National's health spokesperson Shane Reti says the Government is doing the right thing by hedging its bets when it comes to a COVID-19 vaccine.
Unlike some other countries, New Zealand hasn't signed up to buy doses of any one particular potential vaccine.
Health Minister Chris Hipkins, appearing with Dr Reti on Newshub Nation on Saturday morning, said they have a number of "irons in the fire".
"We are working on two levels - one is direct relationships with those who are researching and developing the vaccines, but we are also working as part of some multilateral arrangements... other countries, including Australia, the UK, the US, to make sure that we're front of the queue when a vaccine's developed."
There are dozens of different vaccines in development around the world.
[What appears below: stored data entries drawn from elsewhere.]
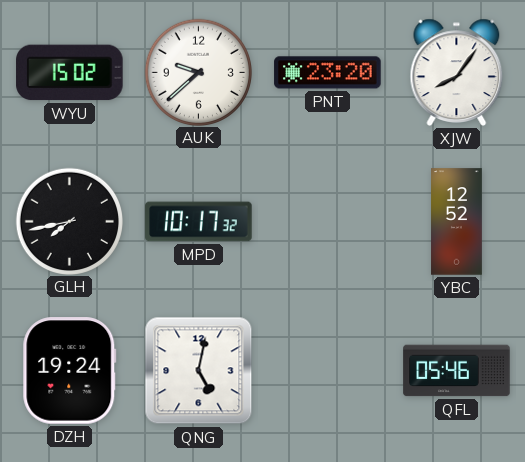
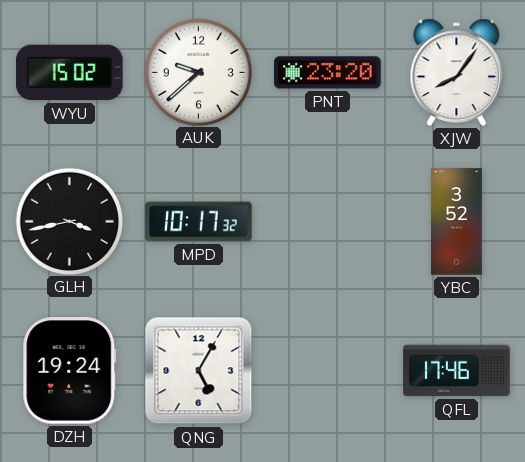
GLH: 7:43 -> 3:43
YBC: 12:52 -> 3:52
QNG: 5:02 -> 5:05
QFL: 05:46 -> 17:46
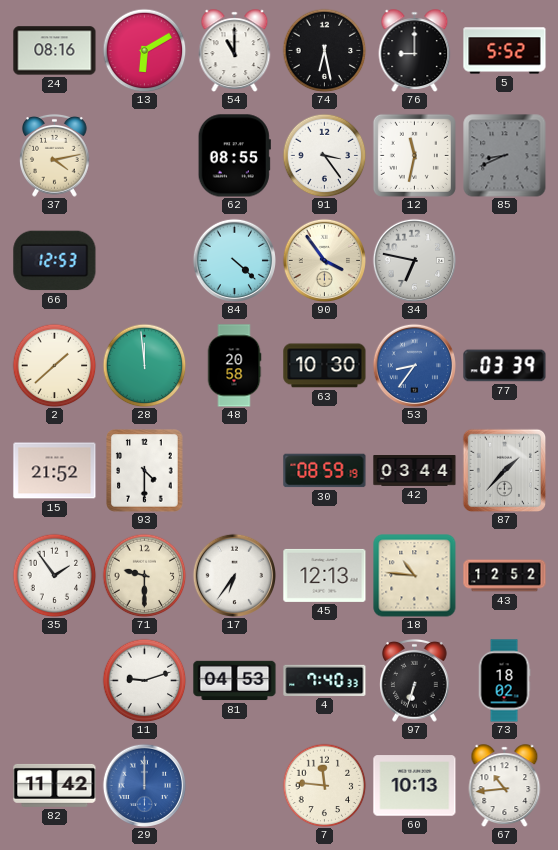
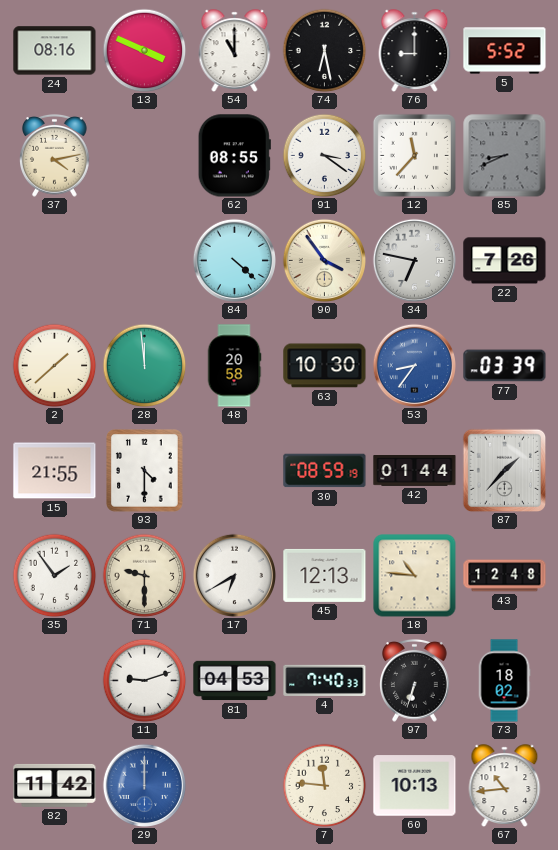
13: 6:10 -> 3:49
91: 3:24 -> 3:21
12: 11:32 -> 11:37
66: 12:53 -> none
22: none -> 7:26
15: 21:52 -> 21:55
42: 03:44 -> 01:44
17: 6:36 -> 6:40
43: 12:52 -> 12:48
Most will fail, but a few have reached the all-important third phase of their trial - tested on tens of thousands of people.
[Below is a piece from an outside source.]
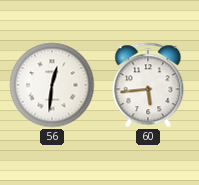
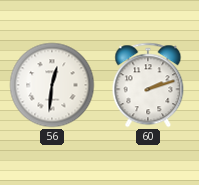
60: 5:44 -> 2:12
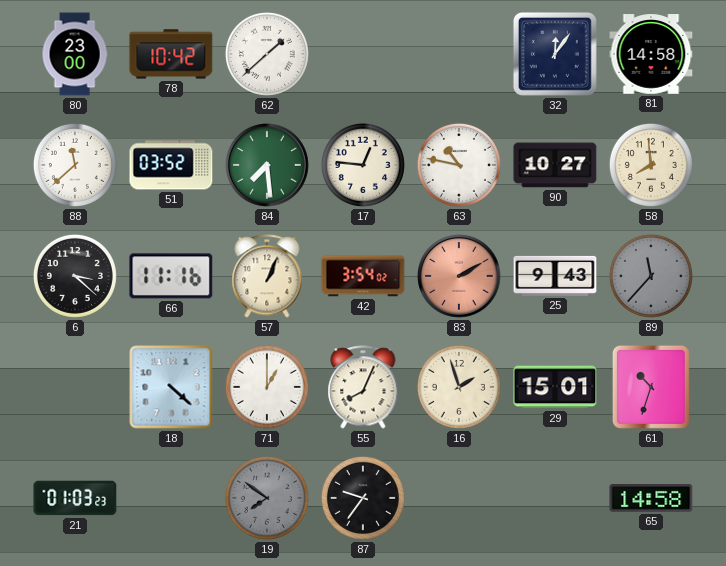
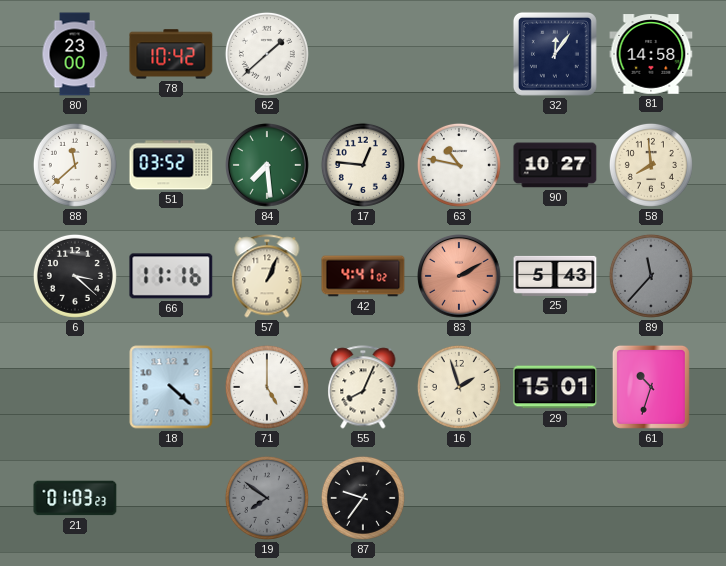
42: 3:54 -> 4:41
25: 9:43 -> 5:43
71: 1:00 -> 5:00
65: 14:58 -> none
One of the most promising - a joint effort between the University of Oxford and pharmaceutical company AstraZeneca - suffered a setback this week, when a participant developed a severe neurological disorder called transverse myelitis.
"The Oxford-AstraZeneca group had a major setback that I think all the vaccine manufacturers are going to be wary about," said Dr Reti, calling it a "very serious" condition.
It's not clear yet the transverse myelitis was triggered by the vaccine, or if the patient even received it - the trial is double-blind, meaning researchers aren't meant to know who received the experimental vaccine and who got a placebo until after the trial is completed.
It's possible they developed the condition completely randomly, completely unrelated to the vaccine.
Australia has a deal to get 33.8 million doses of the Oxford-AstraZeneca vaccine, and another for 51 million doses of a vaccine being developed at the University of Queensland.
Asked if this gave Australians certainly Kiwis don't have, Dr Reti said no.
"They're not giving certainty in any way because actually they don't know that that's necessarily going to be the first vaccine to get the green light. Our public plan is to be involved in as many of these different research projects... as possible."
While some experts have said the halt will be brief and not a huge setback in the overall race for a COVID-19 vaccine - Labour MP David Parker on Friday saying he's picking June for a global rollout - Dr Reti isn't so sure.
"If I was going to guess... I'd be surprised if I saw it in 18 months actually," he said.
Hipkins said predicting when a vaccine would be ready is impossible.
"How long is a piece of string? The research takes as long as it takes... Things can be looking very promising, and then they can take a setback. We've just got to be prepared for every scenario."